Make sure to pay attention as well to the gentle guitar layering that takes place in the hypnotic “Blue Foam,” which if you’re not careful will drift past without you realizing how gorgeous it actually is. Some of this material is a few years old, but Arce, Lalli and Hernandez play through it all as though it was freshly written in the studio. The songs are patient, yes, and openly structured (I’m pretty sure the tape just runs out on “Blue Foam”), but there’s an element of excitement to them as well. Lalli’s bass runs on “Ground Swell” give the song a punch it would otherwise be very much missing, and Hernandez’s constant hi-hat adds an urgency that, while somewhat frantic next to parts of Nomadic Pursuits, isn’t necessarily out of place within the context of the song itself.

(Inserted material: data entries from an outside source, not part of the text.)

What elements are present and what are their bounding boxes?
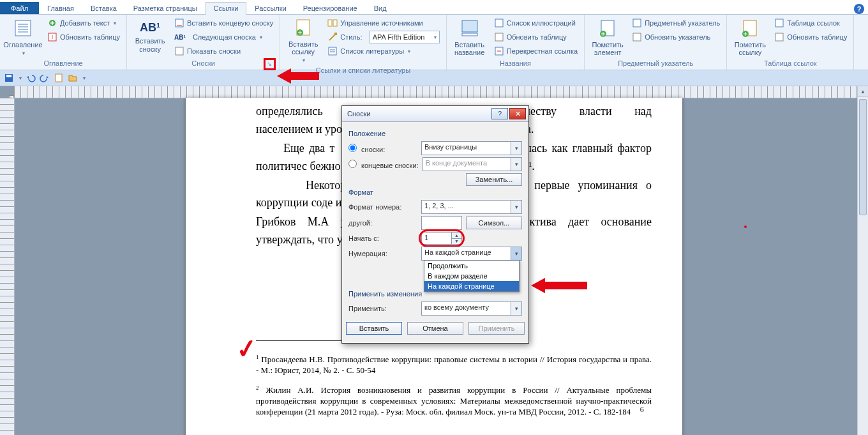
annotation-arrow bbox=[531, 278, 587, 293]
group-label: Названия bbox=[451, 58, 581, 70]
endnotes-location-select: В конце документа▾ bbox=[423, 157, 522, 171]
next-footnote-button[interactable]: AB¹ Следующая сноска▾ bbox=[172, 30, 276, 44]
insert-index-button[interactable]: Предметный указатель bbox=[629, 16, 722, 30]
svg-rect-31 bbox=[775, 33, 783, 41]
insert-citation-button[interactable]: Вставить ссылку▾ bbox=[284, 16, 322, 65]
insert-footnote-button[interactable]: AB¹ Вставить сноску bbox=[131, 16, 169, 58]
svg-rect-14 bbox=[333, 20, 337, 26]
page-number: 6 bbox=[640, 404, 645, 415]
manage-sources-button[interactable]: Управление источниками bbox=[325, 16, 442, 30]
svg-rect-21 bbox=[495, 19, 503, 27]
group-label: Оглавление bbox=[4, 58, 123, 70]
annotation-check-icon: ✓ bbox=[234, 333, 260, 365]
group-label: Сноски bbox=[191, 59, 215, 67]
svg-rect-26 bbox=[633, 19, 641, 27]
mark-entry-button[interactable]: Пометить элемент bbox=[588, 16, 627, 58]
vertical-ruler[interactable] bbox=[0, 98, 15, 435]
symbol-button[interactable]: Символ... bbox=[466, 217, 522, 229]
qat-dropdown[interactable]: ▾ bbox=[19, 75, 22, 81]
help-button[interactable]: ? bbox=[491, 108, 508, 119]
open-icon[interactable] bbox=[68, 73, 78, 83]
mark-citation-button[interactable]: Пометить ссылку bbox=[731, 16, 769, 58]
svg-rect-20 bbox=[462, 33, 477, 36]
svg-rect-27 bbox=[633, 33, 641, 41]
svg-rect-15 bbox=[334, 33, 337, 35]
svg-rect-30 bbox=[775, 19, 783, 27]
apply-to-select[interactable]: ко всему документу▾ bbox=[421, 301, 522, 316]
number-format-select[interactable]: 1, 2, 3, ...▾ bbox=[421, 200, 522, 214]
group-label: Предметный указатель bbox=[588, 58, 722, 70]
ribbon-tabs: Файл Главная Вставка Разметка страницы С… bbox=[0, 0, 868, 15]
annotation-arrow bbox=[277, 68, 319, 84]
svg-rect-16 bbox=[329, 47, 336, 55]
svg-rect-13 bbox=[328, 20, 332, 26]
field-label: другой: bbox=[348, 219, 417, 227]
insert-button[interactable]: Вставить bbox=[346, 322, 402, 335]
numbering-dropdown: Продолжить В каждом разделе На каждой ст… bbox=[424, 260, 520, 292]
footnotes-radio[interactable]: сноски: bbox=[348, 144, 417, 153]
redo-icon[interactable] bbox=[40, 73, 50, 83]
tab-home[interactable]: Главная bbox=[39, 2, 82, 14]
insert-endnote-button[interactable]: Вставить концевую сноску bbox=[172, 16, 276, 30]
update-toa-button[interactable]: Обновить таблицу bbox=[772, 30, 849, 44]
numbering-select[interactable]: На каждой странице▾ bbox=[421, 247, 522, 261]
start-at-spinner[interactable]: 1▲▼ bbox=[421, 232, 462, 245]
help-icon[interactable]: ? bbox=[854, 4, 864, 14]
dialog-title: Сноски bbox=[347, 110, 490, 118]
list-illustrations-button[interactable]: Список иллюстраций bbox=[491, 16, 581, 30]
dropdown-option[interactable]: На каждой странице bbox=[424, 281, 519, 291]
field-label: Нумерация: bbox=[348, 250, 417, 257]
footnotes-location-select[interactable]: Внизу страницы▾ bbox=[421, 141, 522, 155]
new-doc-icon[interactable] bbox=[54, 73, 64, 83]
section-label: Формат bbox=[348, 188, 522, 196]
update-toc-button[interactable]: !Обновить таблицу bbox=[45, 30, 123, 44]
tab-view[interactable]: Вид bbox=[366, 2, 395, 14]
footnotes[interactable]: 1 Просандеева Н.В. Противодействие корру… bbox=[256, 346, 652, 426]
dropdown-option[interactable]: Продолжить bbox=[424, 261, 519, 271]
update-captions-button[interactable]: Обновить таблицу bbox=[491, 30, 581, 44]
tab-insert[interactable]: Вставка bbox=[82, 2, 125, 14]
field-label: Начать с: bbox=[348, 234, 417, 242]
cross-reference-button[interactable]: Перекрестная ссылка bbox=[491, 44, 581, 58]
svg-rect-34 bbox=[56, 74, 62, 82]
insert-caption-button[interactable]: Вставить название bbox=[451, 16, 489, 58]
update-index-button[interactable]: Обновить указатель bbox=[629, 30, 722, 44]
convert-button[interactable]: Заменить... bbox=[466, 173, 522, 186]
scroll-thumb[interactable] bbox=[859, 99, 867, 215]
svg-rect-10 bbox=[176, 47, 183, 55]
insert-toa-button[interactable]: Таблица ссылок bbox=[772, 16, 849, 30]
apply-button[interactable]: Применить bbox=[468, 322, 525, 335]
footnotes-dialog: Сноски ? ✕ Положение сноски: Внизу стран… bbox=[341, 105, 529, 344]
undo-icon[interactable] bbox=[26, 73, 36, 83]
tab-mailings[interactable]: Рассылки bbox=[246, 2, 294, 14]
svg-rect-19 bbox=[462, 20, 477, 32]
vertical-scrollbar[interactable]: ▲ bbox=[857, 86, 868, 435]
close-button[interactable]: ✕ bbox=[509, 108, 526, 119]
bibliography-button[interactable]: Список литературы▾ bbox=[325, 44, 442, 58]
dropdown-option[interactable]: В каждом разделе bbox=[424, 271, 519, 281]
tab-references[interactable]: Ссылки bbox=[206, 2, 247, 15]
tab-file[interactable]: Файл bbox=[0, 2, 39, 14]
tab-layout[interactable]: Разметка страницы bbox=[125, 2, 206, 14]
endnotes-radio[interactable]: концевые сноски: bbox=[348, 160, 419, 169]
svg-rect-33 bbox=[6, 75, 11, 77]
cancel-button[interactable]: Отмена bbox=[407, 322, 463, 335]
citation-style-select[interactable]: Стиль: APA Fifth Edition▾ bbox=[325, 30, 442, 44]
section-label: Положение bbox=[348, 130, 522, 137]
footnotes-dialog-launcher[interactable]: ↘ bbox=[265, 59, 274, 69]
field-label: Формат номера: bbox=[348, 203, 417, 211]
scroll-up-icon[interactable]: ▲ bbox=[858, 86, 868, 97]
save-icon[interactable] bbox=[4, 73, 14, 83]
horizontal-ruler[interactable] bbox=[14, 86, 860, 98]
svg-rect-22 bbox=[495, 33, 503, 41]
dialog-titlebar[interactable]: Сноски ? ✕ bbox=[342, 106, 528, 122]
field-label: Применить: bbox=[348, 305, 417, 312]
tab-review[interactable]: Рецензирование bbox=[295, 2, 366, 14]
add-text-button[interactable]: Добавить текст▾ bbox=[45, 16, 123, 30]
ribbon: Оглавление▾ Добавить текст▾ !Обновить та… bbox=[0, 15, 868, 70]
show-footnotes-button[interactable]: Показать сноски bbox=[172, 44, 276, 58]
group-label: Таблица ссылок bbox=[731, 58, 849, 70]
qat-customize[interactable]: ▾ bbox=[83, 75, 86, 81]
toc-button[interactable]: Оглавление▾ bbox=[4, 16, 42, 58]
custom-mark-input[interactable] bbox=[421, 216, 462, 230]
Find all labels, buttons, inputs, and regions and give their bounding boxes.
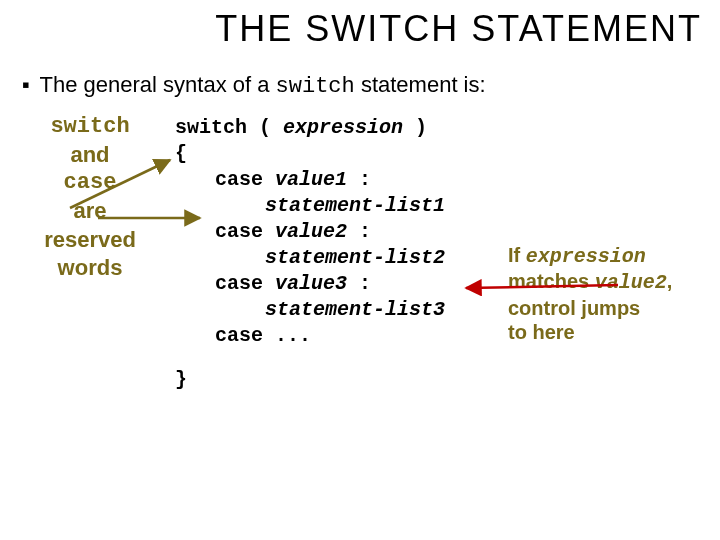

Yawning Man have always been an “in the know” band for the heavy rock underground, far more influential than commercially successful, but the quality of a work like Nomadic Pursuits speaks for itself (no mean feat for an album without vocals). Arce is in top form guitar-wise, and the chemistry he has with Lalli and Hernandez makes these seven jams a joy to hear in whatever situation you feel they’re best heard. Its release was something of a surprise, but I’m glad to say that Nomadic Pursuits joins top notch albums like Brant Bjork’s Gods and Goddesses and Fatso Jetson’s Archaic Volumes on the short list of 2010 highlights. It’s the soundtrack to your summer swelter, and is not to be missed.